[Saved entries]
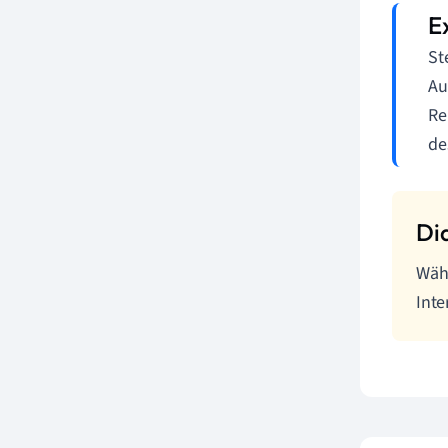
St
Au
Re
de
Währ
Inte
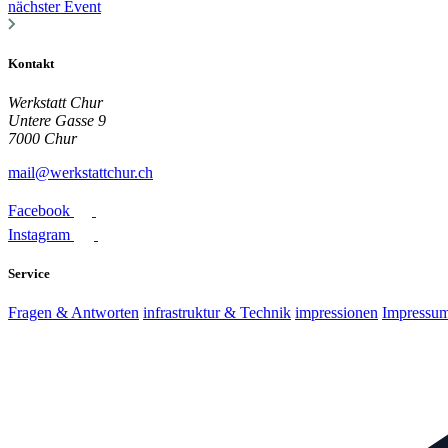
nächster Event
Kontakt
Werkstatt Chur
Untere Gasse 9
7000 Chur
mail@werkstattchur.ch
Facebook
Instagram
Service
Fragen & Antworten
infrastruktur & Technik
impressionen
Impressu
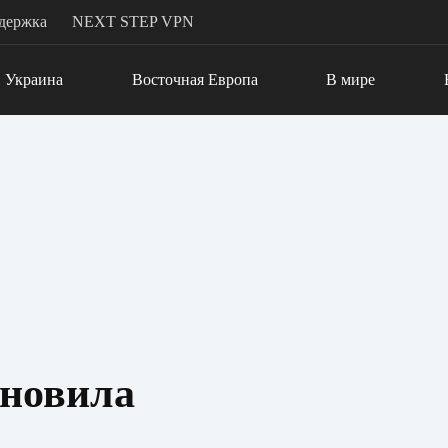
держка
NEXT STEP VPN
Украина
Восточная Европа
В мире
бновила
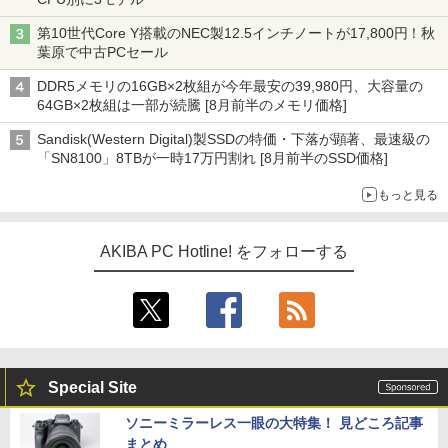
第10世代Core Y搭載のNEC製12.5インチノートが17,800円！秋
葉原で中古PCセール
DDR5メモリの16GB×2枚組が今年最安の39,980円、大容量の
64GB×2枚組は一部が続騰 [8月前半のメモリ価格]
Sandisk(Western Digital)製SSDの特価・下落が顕著、最速級の
「SN8100」8TBが一時17万円割れ [8月前半のSSD価格]
もっと見る
AKIBA PC Hotline! をフォローする
Special Site
ソニーミラーレス一眼の大特集！ 見どころ記事
まとめ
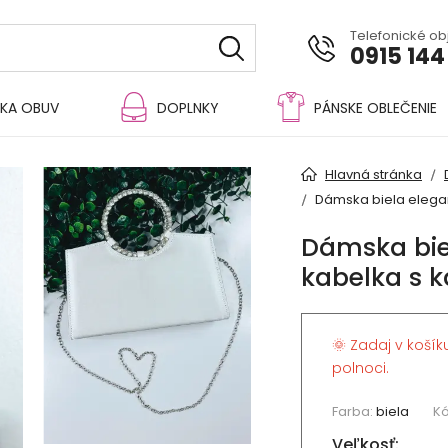
Telefonické o
0915 144
KA OBUV
DOPLNKY
PÁNSKE OBLEČENIE
Hlavná stránka
Dámska biela elega
Dámska bie
kabelka s 
🌞 Zadaj v košík
polnoci.
Farba:
biela
Kó
Veľkosť:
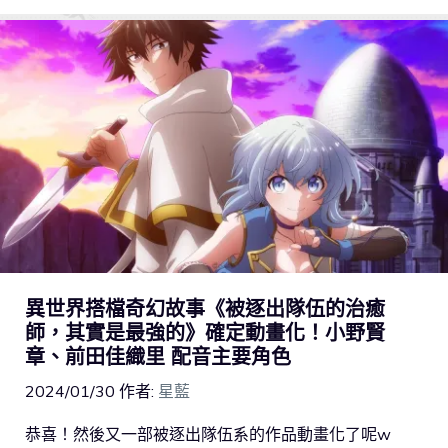
異世界搭檔奇幻故事《被逐出隊伍的治癒
師，其實是最強的》確定動畫化！小野賢
章、前田佳織里 配音主要角色
2024/01/30
作者:
星藍
恭喜！然後又一部被逐出隊伍系的作品動畫化了呢w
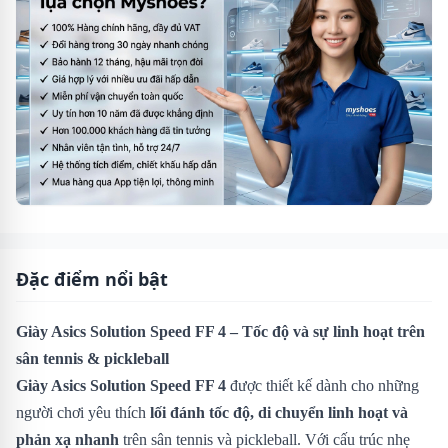
Đặc điểm nổi bật
Giày Asics Solution Speed FF 4 – Tốc độ và sự linh hoạt trên
sân tennis & pickleball
Giày Asics Solution Speed FF 4
được thiết kế dành cho những
người chơi yêu thích
lối đánh tốc độ, di chuyển linh hoạt và
phản xạ nhanh
trên sân tennis và pickleball. Với cấu trúc nhẹ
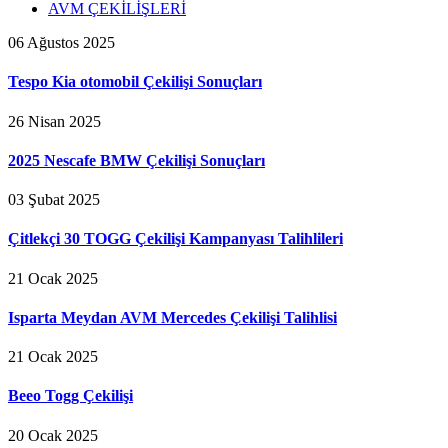
AVM ÇEKİLİŞLERİ
06 Ağustos 2025
Tespo Kia otomobil Çekilişi Sonuçları
26 Nisan 2025
2025 Nescafe BMW Çekilişi Sonuçları
03 Şubat 2025
Çitlekçi 30 TOGG Çekilişi Kampanyası Talihlileri
21 Ocak 2025
Isparta Meydan AVM Mercedes Çekilişi Talihlisi
21 Ocak 2025
Beeo Togg Çekilişi
20 Ocak 2025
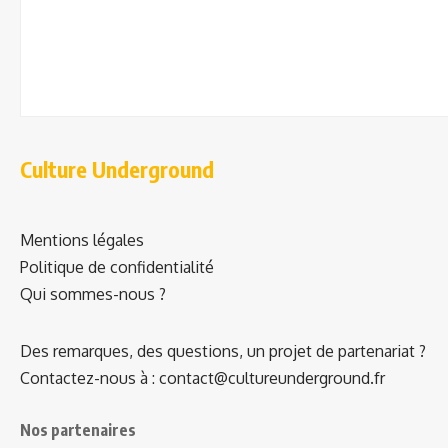
Culture Underground
Mentions légales
Politique de confidentialité
Qui sommes-nous ?
Des remarques, des questions, un projet de partenariat ?
Contactez-nous à : contact@cultureunderground.fr
Nos partenaires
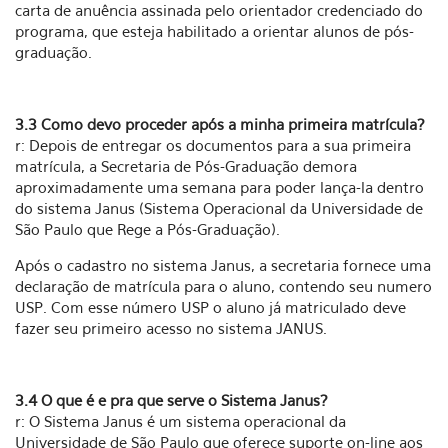
carta de anuência assinada pelo orientador credenciado do
programa, que esteja habilitado a orientar alunos de pós-
graduação.
3.3 Como devo proceder após a minha primeira matrícula?
r: Depois de entregar os documentos para a sua primeira
matrícula, a Secretaria de Pós-Graduação demora
aproximadamente uma semana para poder lança-la dentro
do sistema Janus (Sistema Operacional da Universidade de
São Paulo que Rege a Pós-Graduação).
Após o cadastro no sistema Janus, a secretaria fornece uma
declaração de matrícula para o aluno, contendo seu numero
USP. Com esse número USP o aluno já matriculado deve
fazer seu primeiro acesso no sistema JANUS.
3.4 O que é e pra que serve o Sistema Janus?
r: O Sistema Janus é um sistema operacional da
Universidade de São Paulo que oferece suporte on-line aos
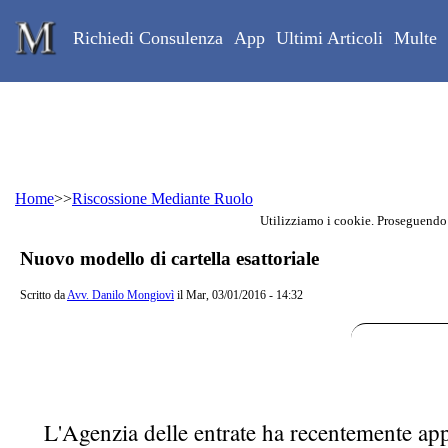
Skip to main content
Studio Legale Mongiovì
Richiedi Consulenza
App
Ultimi Articoli
Multe
Home
>>
Riscossione Mediante Ruolo
Utilizziamo i cookie. Proseguendo
Contenuto principale della pagina
Nuovo modello di cartella esattoriale
Scritto da
Avv. Danilo Mongiovì
il Mar, 03/01/2016 - 14:32
L'Agenzia delle entrate ha recentemente app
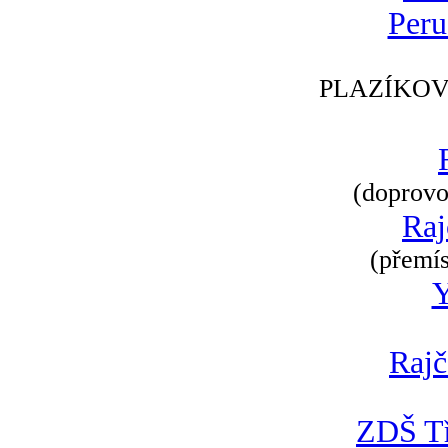
Peru
PLAZÍKOV
(doprovod
Raj
(přemís
Rajč
ZDŠ Tř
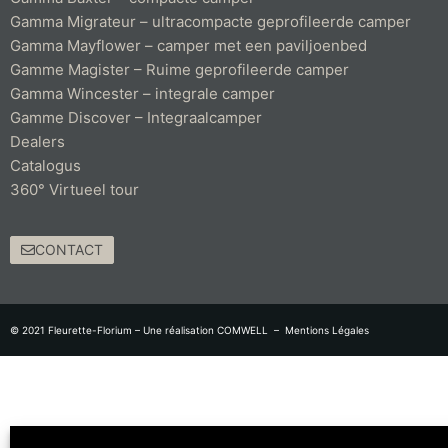
Gamma Migrateur – ultracompacte geprofileerde camper
Gamma Mayflower – camper met een paviljoenbed
Gamme Magister – Ruime geprofileerde camper
Gamma Wincester – integrale camper
Gamme Discover – Integraalcamper
Dealers
Catalogus
360° Virtueel tour
CONTACT
© 2021 Fleurette-Florium – Une réalisation
COMWELL
–
Mentions Légales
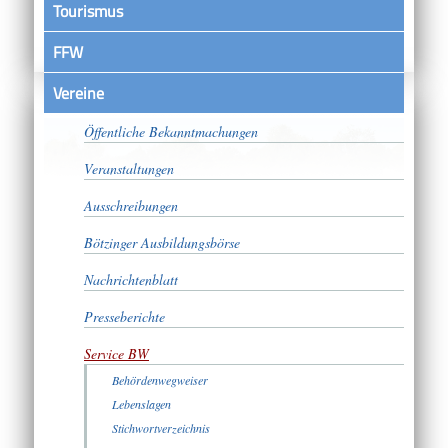
Tourismus
FFW
Vereine
Satzungen
Öffentliche Bekanntmachungen
Veranstaltungen
Ausschreibungen
Bötzinger Ausbildungsbörse
Nachrichtenblatt
Presseberichte
Service BW
Behördenwegweiser
Lebenslagen
Stichwortverzeichnis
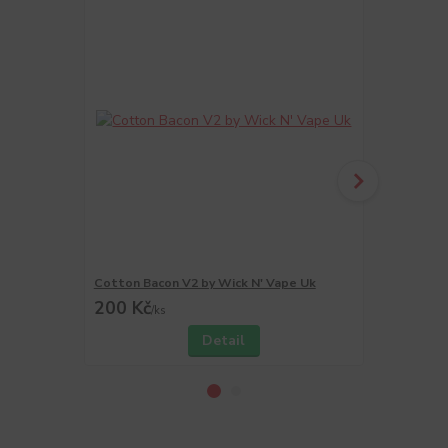
Cotton Bacon V2 by Wick N' Vape Uk
Pinzeta Twe
200 Kč
90 Kč
/
ks
/
ks
Detail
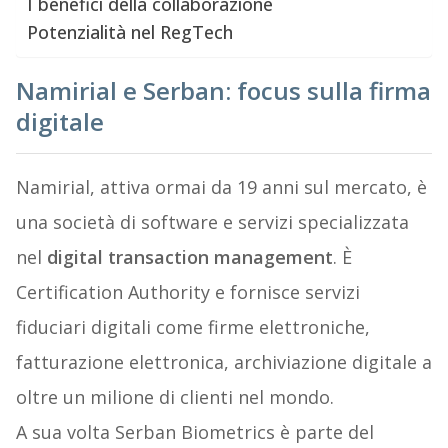
I benefici della collaborazione
Potenzialità nel RegTech
Namirial e Serban: focus sulla firma
digitale
Namirial, attiva ormai da 19 anni sul mercato, è
una società di software e servizi specializzata
nel
digital transaction management
. È
Certification Authority e fornisce servizi
fiduciari digitali come firme elettroniche,
fatturazione elettronica, archiviazione digitale a
oltre un milione di clienti nel mondo.
A sua volta Serban Biometrics è parte del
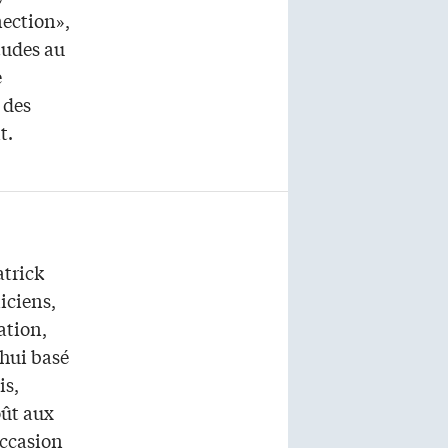
nection»,
tudes au
e
 des
t.
atrick
iciens,
ation,
hui basé
is,
oût aux
’occasion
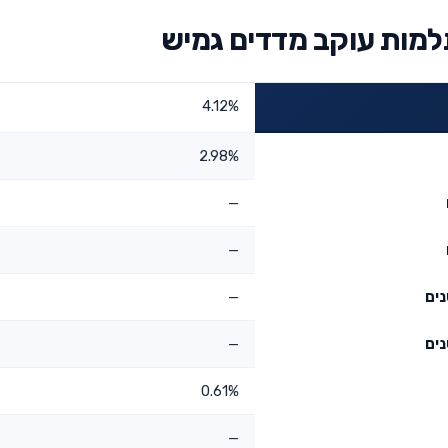
מות עוקב מדדים גמיש
4.12%
2.98%
—
—
—
—
0.61%
—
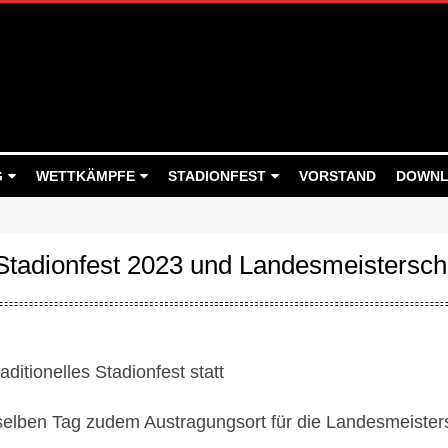
G
WETTKÄMPFE
STADIONFEST
VORSTAND
DOWNL
Stadionfest 2023 und Landesmeistersc
ditionelles Stadionfest statt
elben Tag zudem Austragungsort für die Landesmeisters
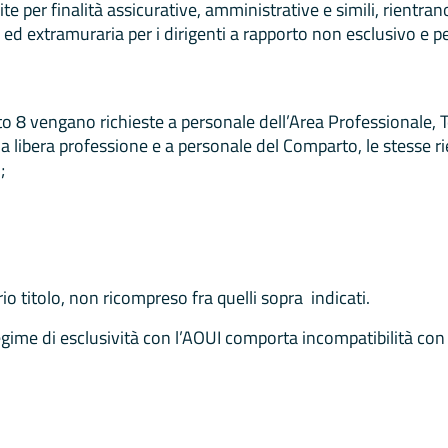
te per finalità assicurative, amministrative e simili, rientrano
o ed extramuraria per i dirigenti a rapporto non esclusivo e pe
to 8 vengano richieste a personale dell’Area Professionale,
 la libera professione e a personale del Comparto, le stesse r
;
rio titolo, non ricompreso fra quelli sopra indicati.
gime di esclusività con l’AOUI comporta incompatibilità con la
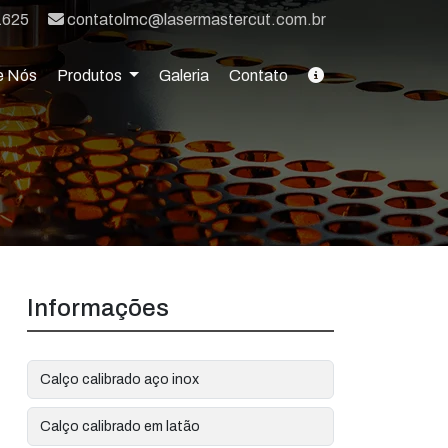
E-mail:
1625
contatolmc@lasermastercut.com.br
e Nós
Produtos
Galeria
Contato
Informações
Calço calibrado aço inox
Calço calibrado em latão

Exercise brief:
Collect the lines of the records that include the string "para".

Written response:
r: Depois de entregar os documentos para a sua primeira
aproximadamente uma semana para poder lança-la dentro
declaração de matrícula para o aluno, contendo seu numero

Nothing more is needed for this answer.